Functional organisation of Cerebral Cortex Flashcards
What are the 3 primary brain vesicles?
- Forebrain
- Midbrain
- Hindbrain
What are the 4 lobes of the cerebral cortex?
- Frontal
- Temporal
- Parietal
- Occipital
What are the constituents of the forebrain?
Cerebral Hemisphere
- Cerebral cortex
- Basal Ganglia
- various small nuclei
- Olfactory Bulb.
Diencephalon
- Thalamus
- Subthalamus
- Hypothalamus
- Epithalamus
What are the 6 cortex’s within the cerebral cortex?
- Somatosensory cortex
- Motor cortex
- Premotor cortex
- Visual cortex
- Auditory cortex
- Olfactory cortex
Motor cortex;
- Where is it located in the brain
- What is its sub components?
- Where are they located?
- What’s their roles?
- Located in front of the central sulcus
- It’s a primary cortex aka primary motor cortex, this means it has sub components;
- Supplementary motor cortex; this is located medially, and has bilateral representation of the body.
Involved in the planning/ preparation of movement.
On the lateral surface there is the Premotor cortex. Largely devoted to trunk muscles and so is important to posture
- Both these sub-cortices contribute 25/30% to upper motor neurons, coccygeal, spinal and corticobulbar fibres.
What is the difference between injury to PMC vs its sub-cortices?
If we stimulate the PMC we will stimulate a discrete muscle group contraction on the opposite side of the body, if you stimulate secondary areas you get a much more elaborate movement where functionally related muscle groups are stimulated.
So if you damage to PMC e.g. stroke then you will end up with spastic paralysis and hyperreflexia where as if you damage a secondary areas then you get a very different phenotype e.g. gasping reflexes.
Somatosensory cortex
- What’s it also known as?
- What happens if PSC is damaged?
- What happens if superior parietal lobe vs inferior lobe is damaged?
- Post central gyrus = primary somatosensory cortex, the rest of the parietal lobe = supplementary somatosensory cortex which does more elaborate processing.
- Damage to PSC = somatosensory anaesthesia, which means you’ve lost touch, no feeling.
But damage to the PSC’s supplementary cortices, then it’s very different.
- Damage to superior parietal lobe = somatosensory agnosia, this is where you loose touch and proprioception on the contralateral side. So, you’re unable to identify common objects by palpation alone.
- Damage to inferior parietal lobe = depends if it’s on the (dominant) hemisphere which is language dominant (usually L). If yes then you’ll be mute. But if no, then you have disturbances in body imagery = somatosensory neglect. So, a patient may not consider their left leg as part of their body, despite that it’s sensitive to touch, they’ll actively ignore it and try to get rid of it.
Visual cortex
- What is it made up of?
- What is the secondary visual cortex?
- The PVC is formed by the upper and lower limbs of the calcarine sulcus.

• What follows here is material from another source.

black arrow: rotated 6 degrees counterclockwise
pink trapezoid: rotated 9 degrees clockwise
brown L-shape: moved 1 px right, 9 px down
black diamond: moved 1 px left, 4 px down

- The rest of the occipital lobe is the secondary visual cortex.
Damage to the supplementary areas of the visual cortex can lead to which disorders?
- Visual agnosia; inability to recognise everyday objects
- Visual disregard; Lesion of non-dominant inferior parietal lobule.
- Loss of face recognition
Auditory cortex
-Located between Broca’s and Wernicke’s areas.
What is the result of injury to Broca’s area?
Patient knows what they want to say but cannot do it with grammar.
What is the result of damage to Wernicke’s area?
Perfect grammar but meaningless.
Result of damage to right hemisphere?
Loss of ability to interpret emotional content.